Regex operations need timeout

[VahidN]

Consider these samples:

var emailAddressRegex = new Regex(@"^[A-Za-z0-9]([_\.\-]?[A-Za-z0-9]+)*\@[A-Za-z0-9]([_\.\-]?[A-Za-z0-9]+)*\.[A-Za-z0-9]([_\.\-]?[A-Za-z0-9]+)*$|^$");
if (emailAddressRegex.IsMatch("an.infinite.loop.sample.just_for.test"))
{
    Console.WriteLine("Matched!");
}

// Or

var input = "The quick brown fox jumps";
var pattern = @"([a-z ]+)*!";
if (Regex.IsMatch(input, pattern))
{
    Console.WriteLine("Matched!");
}

Both of them will create an infinite loop and they will cause 100% CPU usage.
More info:
Runaway Regular Expressions: Catastrophic Backtracking
Best Practices for Regular Expressions in the .NET Framework

Solution:
Suggest adding timeouts to Regular Expressions.

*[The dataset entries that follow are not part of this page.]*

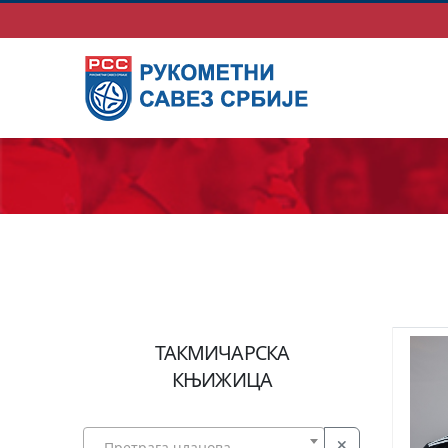
ТАКМИЧАРСКА
КЊИЖИЦА
Претрага чланова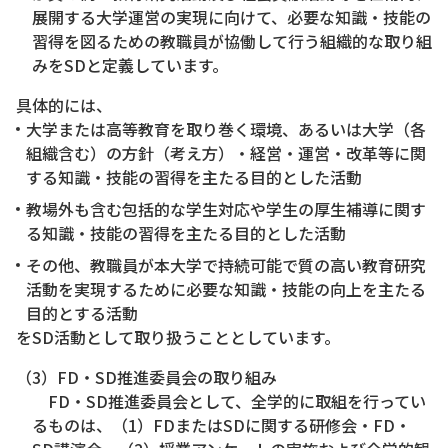
展開する大学運営の実現に向けて、必要な知識・技能の
習得を図るための教職員が協働して行う組織的な取り組
みをSDと定義しています。
具体的には、
大学または高等教育を取り巻く環境、あるいは大学（各
組織含む）の方針（考え方）・経営・運営・改革等に関
する知識・技能の習得を主たる目的とした活動
教場外も含む包括的な学生対応や学生の厚生補導に関す
る知識・技能の習得を主たる目的とした活動
その他、教職員が本大学で持続可能で質の高い教育研究
活動を実現するために必要な知識・技能の向上を主たる
目的とする活動
をSD活動として取り扱うこととしています。
（3）FD・SD推進委員会の取り組み
FD・SD推進委員会として、全学的に取組を行ってい
るものは、（1）FDまたはSDに関する研修会・FD・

Regex regexpr = new Regex("[A-Z ]{10}", RegexOptions.Singleline, TimeSpan.FromMilliseconds(1));  

[h3xstream]

I think it would be a good trade off to only enforce the timeout if the RegEx use is at risk.

RegEx at risk typically follow the pattern (a+)+ or (b*)*.

[Siderale]

I am investigating this one @h3xstream

http://www.cs.bham.ac.uk/~hxt/research/reg-exp-sec.pdf

[h3xstream]

@Siderale Make sure you use TaintAnalysis extension.

[VahidN]

I think Regex DOS (ReDOS) and its tests can be used as an inspiration.